**Exercise prompt:** The answer must consist of every line in the records that contains the word "Fiskeristyrelsen".

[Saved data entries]
****************
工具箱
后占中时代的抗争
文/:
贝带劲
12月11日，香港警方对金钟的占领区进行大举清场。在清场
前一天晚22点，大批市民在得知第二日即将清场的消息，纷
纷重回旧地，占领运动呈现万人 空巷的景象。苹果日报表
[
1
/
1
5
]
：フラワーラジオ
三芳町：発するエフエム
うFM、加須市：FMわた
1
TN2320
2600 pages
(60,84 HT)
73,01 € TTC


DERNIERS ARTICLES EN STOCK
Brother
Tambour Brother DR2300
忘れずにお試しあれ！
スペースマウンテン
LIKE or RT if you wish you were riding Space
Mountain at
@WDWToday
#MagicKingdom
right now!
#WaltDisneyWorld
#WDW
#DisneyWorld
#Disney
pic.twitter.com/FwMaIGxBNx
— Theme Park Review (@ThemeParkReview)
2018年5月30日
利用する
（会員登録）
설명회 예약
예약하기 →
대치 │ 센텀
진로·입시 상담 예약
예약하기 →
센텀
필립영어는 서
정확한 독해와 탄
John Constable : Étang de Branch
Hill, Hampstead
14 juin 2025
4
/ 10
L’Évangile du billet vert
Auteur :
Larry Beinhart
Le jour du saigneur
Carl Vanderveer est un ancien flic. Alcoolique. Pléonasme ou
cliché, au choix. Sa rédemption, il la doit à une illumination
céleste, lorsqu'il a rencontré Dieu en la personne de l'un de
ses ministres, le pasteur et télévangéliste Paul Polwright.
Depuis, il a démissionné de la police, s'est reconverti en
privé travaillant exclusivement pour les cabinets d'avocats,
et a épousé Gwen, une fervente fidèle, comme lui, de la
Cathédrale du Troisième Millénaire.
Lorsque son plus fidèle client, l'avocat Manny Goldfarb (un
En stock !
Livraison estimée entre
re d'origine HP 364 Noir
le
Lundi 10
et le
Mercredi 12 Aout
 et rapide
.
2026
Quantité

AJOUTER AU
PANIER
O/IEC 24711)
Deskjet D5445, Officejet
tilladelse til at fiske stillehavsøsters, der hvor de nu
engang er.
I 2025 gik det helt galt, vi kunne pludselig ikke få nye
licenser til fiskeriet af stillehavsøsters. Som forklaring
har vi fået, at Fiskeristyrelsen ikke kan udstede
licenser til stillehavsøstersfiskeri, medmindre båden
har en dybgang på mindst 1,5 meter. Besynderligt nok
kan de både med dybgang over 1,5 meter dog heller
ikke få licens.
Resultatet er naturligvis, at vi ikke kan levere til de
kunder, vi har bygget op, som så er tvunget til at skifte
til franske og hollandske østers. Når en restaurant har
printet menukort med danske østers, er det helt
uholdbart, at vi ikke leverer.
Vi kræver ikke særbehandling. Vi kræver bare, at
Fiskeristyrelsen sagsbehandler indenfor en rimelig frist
****************
**Your solution:**
har vi fået, at Fiskeristyrelsen ikke kan udstede
Fiskeristyrelsen sagsbehandler indenfor en rimelig frist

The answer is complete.